*** Exercise data Section Begins ***

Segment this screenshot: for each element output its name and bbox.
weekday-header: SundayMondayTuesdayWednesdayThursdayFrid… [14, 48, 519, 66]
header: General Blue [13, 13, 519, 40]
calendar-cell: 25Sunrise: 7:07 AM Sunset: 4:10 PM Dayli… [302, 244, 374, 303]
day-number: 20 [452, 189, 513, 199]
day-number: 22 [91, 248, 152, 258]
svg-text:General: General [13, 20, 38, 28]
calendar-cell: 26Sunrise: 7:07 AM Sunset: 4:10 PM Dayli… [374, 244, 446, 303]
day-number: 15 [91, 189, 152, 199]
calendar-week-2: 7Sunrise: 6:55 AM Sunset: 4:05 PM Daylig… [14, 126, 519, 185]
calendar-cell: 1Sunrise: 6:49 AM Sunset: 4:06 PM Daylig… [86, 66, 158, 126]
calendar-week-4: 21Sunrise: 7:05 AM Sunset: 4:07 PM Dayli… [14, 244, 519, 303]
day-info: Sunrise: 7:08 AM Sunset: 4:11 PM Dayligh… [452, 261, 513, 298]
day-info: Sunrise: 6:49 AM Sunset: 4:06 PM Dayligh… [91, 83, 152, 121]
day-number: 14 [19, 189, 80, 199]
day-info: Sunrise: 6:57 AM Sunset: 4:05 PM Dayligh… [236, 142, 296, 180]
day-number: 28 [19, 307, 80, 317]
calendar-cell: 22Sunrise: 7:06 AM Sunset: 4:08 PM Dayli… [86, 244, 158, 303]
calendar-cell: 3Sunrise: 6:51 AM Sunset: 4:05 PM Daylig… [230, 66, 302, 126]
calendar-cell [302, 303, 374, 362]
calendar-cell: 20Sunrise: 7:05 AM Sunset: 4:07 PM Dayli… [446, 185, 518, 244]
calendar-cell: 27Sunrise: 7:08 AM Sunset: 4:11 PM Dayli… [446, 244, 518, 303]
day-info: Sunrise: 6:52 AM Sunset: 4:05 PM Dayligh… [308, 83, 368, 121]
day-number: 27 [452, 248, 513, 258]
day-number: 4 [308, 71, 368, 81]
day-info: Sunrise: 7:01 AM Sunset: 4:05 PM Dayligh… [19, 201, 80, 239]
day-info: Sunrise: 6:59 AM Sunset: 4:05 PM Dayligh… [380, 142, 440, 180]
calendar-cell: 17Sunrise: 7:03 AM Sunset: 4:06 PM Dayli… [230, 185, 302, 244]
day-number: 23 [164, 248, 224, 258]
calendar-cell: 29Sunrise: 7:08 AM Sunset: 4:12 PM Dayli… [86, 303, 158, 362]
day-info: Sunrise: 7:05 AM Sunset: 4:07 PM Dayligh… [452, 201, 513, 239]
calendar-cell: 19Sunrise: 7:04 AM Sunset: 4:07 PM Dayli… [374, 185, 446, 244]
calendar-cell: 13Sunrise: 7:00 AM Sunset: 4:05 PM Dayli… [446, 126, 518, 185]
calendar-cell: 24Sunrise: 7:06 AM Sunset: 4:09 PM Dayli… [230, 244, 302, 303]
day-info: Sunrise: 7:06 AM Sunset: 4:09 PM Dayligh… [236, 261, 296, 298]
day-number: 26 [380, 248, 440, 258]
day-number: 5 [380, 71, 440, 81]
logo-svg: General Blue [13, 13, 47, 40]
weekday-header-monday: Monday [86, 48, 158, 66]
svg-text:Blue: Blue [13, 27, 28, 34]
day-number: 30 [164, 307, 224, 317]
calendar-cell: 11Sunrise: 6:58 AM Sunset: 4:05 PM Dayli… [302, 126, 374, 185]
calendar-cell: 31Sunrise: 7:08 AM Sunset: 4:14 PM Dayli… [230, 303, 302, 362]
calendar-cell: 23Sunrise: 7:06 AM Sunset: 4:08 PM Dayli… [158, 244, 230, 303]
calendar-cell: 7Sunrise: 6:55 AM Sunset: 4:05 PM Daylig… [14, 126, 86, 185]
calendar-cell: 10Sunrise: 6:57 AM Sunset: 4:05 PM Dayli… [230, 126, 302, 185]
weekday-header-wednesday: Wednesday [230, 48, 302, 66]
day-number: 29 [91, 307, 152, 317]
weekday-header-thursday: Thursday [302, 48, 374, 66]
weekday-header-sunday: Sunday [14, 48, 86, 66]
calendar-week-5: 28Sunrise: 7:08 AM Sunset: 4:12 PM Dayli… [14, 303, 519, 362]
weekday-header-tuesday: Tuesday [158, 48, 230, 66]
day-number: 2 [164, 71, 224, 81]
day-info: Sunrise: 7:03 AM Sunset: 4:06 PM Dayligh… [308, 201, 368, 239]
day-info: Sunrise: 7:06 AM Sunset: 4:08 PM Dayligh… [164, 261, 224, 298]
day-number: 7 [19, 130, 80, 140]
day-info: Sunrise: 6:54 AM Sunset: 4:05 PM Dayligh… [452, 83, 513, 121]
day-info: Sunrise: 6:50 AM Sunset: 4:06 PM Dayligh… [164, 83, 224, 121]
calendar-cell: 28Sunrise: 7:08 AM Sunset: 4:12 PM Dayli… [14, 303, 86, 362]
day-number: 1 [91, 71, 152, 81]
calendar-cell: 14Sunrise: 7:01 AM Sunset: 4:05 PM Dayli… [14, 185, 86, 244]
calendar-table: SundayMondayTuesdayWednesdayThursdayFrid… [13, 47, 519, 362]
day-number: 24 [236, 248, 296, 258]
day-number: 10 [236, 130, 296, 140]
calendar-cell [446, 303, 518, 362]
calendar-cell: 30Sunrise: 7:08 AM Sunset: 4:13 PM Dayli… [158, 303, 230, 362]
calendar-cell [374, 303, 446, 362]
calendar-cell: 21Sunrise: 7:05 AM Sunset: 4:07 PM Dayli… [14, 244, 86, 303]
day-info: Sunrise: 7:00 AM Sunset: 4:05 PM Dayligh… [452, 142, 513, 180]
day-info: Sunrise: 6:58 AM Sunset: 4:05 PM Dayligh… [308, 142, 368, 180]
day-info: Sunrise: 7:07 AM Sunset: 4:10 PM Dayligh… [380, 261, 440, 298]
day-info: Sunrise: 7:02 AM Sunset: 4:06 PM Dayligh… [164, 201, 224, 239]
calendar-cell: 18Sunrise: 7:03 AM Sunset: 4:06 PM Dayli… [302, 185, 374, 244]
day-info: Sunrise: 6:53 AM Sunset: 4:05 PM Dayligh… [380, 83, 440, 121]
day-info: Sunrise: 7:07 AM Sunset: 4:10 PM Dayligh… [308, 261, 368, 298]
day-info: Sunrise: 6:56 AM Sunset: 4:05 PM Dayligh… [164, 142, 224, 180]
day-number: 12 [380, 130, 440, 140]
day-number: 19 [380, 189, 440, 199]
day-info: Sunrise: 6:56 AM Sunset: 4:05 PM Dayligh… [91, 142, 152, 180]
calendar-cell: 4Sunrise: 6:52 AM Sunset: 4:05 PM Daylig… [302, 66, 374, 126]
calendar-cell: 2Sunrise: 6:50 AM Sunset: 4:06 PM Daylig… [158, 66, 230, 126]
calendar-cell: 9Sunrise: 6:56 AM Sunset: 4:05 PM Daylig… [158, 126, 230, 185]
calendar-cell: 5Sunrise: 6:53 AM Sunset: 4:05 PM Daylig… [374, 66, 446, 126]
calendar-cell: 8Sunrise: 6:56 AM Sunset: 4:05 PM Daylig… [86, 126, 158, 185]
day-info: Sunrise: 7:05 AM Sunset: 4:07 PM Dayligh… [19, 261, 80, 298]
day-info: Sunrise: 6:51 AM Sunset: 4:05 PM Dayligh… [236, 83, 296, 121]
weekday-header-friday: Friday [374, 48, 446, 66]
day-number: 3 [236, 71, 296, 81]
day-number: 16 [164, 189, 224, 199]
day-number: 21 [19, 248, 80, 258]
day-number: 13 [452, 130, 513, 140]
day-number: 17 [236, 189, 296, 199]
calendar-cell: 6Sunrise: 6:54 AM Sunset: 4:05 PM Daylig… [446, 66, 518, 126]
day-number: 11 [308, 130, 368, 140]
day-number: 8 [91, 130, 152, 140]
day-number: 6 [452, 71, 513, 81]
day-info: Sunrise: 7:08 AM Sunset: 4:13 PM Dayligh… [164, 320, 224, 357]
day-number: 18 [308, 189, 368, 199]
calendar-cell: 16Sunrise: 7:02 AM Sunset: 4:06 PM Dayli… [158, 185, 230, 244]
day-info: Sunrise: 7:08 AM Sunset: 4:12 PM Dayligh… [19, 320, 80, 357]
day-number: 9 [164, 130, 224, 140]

*** Exercise data Section Ends ***

_Try it_:
Which lines of the data include "Blue"? Copy each of them.

_Exercise solution_:
header: General Blue [13, 13, 519, 40]
logo-svg: General Blue [13, 13, 47, 40]
svg-text:Blue: Blue [13, 27, 28, 34]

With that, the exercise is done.